WHAT THE TASK ASKS: Check each line of the listing below for the string "para", and copy the ones that have it.

MATERIAL TO PROCESS:
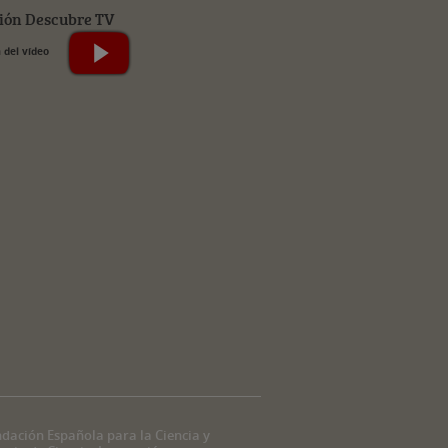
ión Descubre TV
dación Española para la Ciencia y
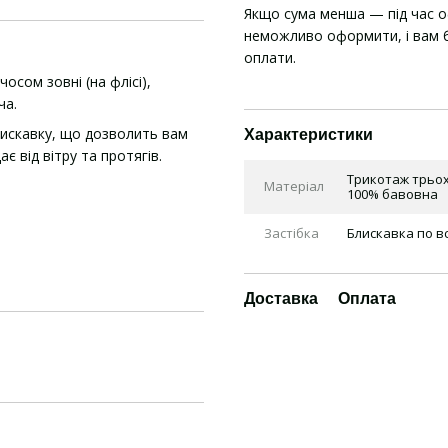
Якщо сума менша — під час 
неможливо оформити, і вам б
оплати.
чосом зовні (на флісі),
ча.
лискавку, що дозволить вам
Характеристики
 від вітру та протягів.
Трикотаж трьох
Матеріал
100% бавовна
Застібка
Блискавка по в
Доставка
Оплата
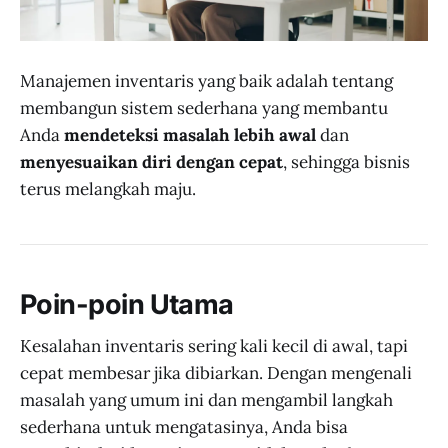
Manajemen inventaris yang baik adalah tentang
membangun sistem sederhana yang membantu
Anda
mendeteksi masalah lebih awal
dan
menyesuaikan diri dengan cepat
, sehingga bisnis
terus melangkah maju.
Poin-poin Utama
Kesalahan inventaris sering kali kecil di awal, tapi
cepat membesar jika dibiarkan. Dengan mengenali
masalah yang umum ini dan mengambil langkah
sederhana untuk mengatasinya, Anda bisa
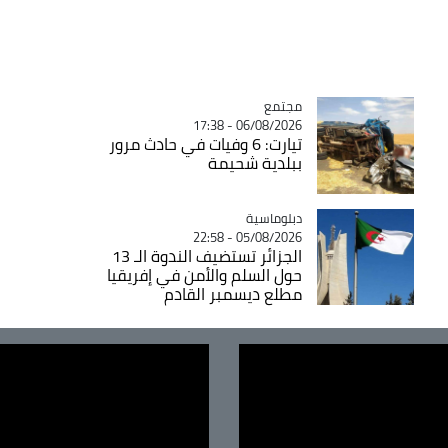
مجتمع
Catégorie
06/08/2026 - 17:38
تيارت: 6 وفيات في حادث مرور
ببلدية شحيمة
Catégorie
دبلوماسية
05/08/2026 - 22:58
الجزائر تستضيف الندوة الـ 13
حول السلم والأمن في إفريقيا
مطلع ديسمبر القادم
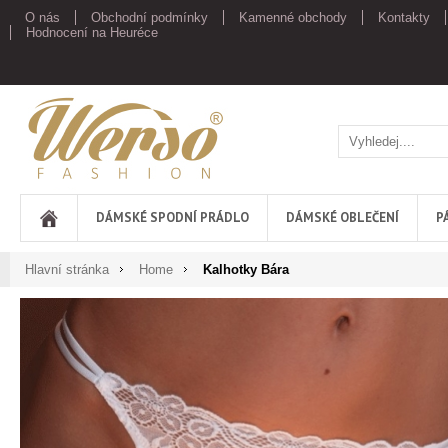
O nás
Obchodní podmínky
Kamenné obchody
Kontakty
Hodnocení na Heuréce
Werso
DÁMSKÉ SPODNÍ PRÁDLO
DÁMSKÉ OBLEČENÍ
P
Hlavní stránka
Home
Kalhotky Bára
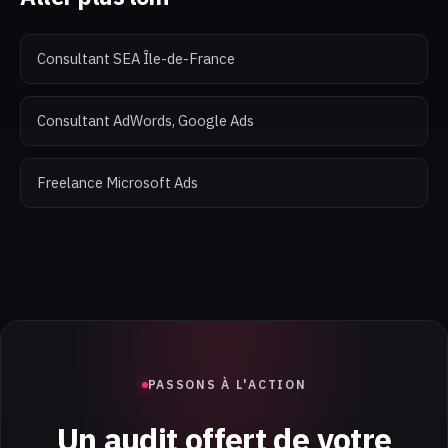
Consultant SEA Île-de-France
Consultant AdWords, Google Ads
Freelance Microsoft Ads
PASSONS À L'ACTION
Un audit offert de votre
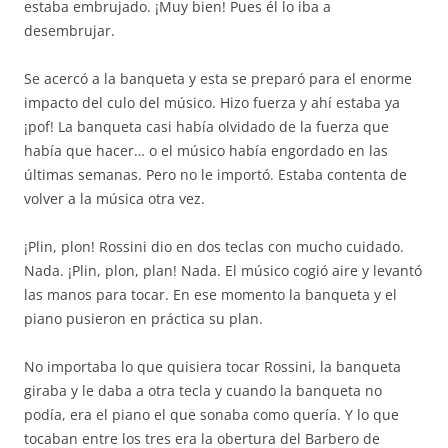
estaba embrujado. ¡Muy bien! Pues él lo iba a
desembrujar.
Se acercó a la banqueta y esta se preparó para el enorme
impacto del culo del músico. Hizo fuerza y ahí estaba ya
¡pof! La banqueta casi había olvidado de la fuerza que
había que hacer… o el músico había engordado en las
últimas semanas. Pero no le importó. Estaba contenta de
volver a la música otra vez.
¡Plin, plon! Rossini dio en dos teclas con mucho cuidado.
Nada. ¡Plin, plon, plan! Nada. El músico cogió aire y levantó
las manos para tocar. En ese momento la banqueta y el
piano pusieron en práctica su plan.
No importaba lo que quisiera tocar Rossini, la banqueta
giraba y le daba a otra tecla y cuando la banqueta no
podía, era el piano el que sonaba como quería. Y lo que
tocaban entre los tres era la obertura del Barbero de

TASK RESULT:
dación Española para la Ciencia y
Se acercó a la banqueta y esta se preparó para el enorme
las manos para tocar. En ese momento la banqueta y el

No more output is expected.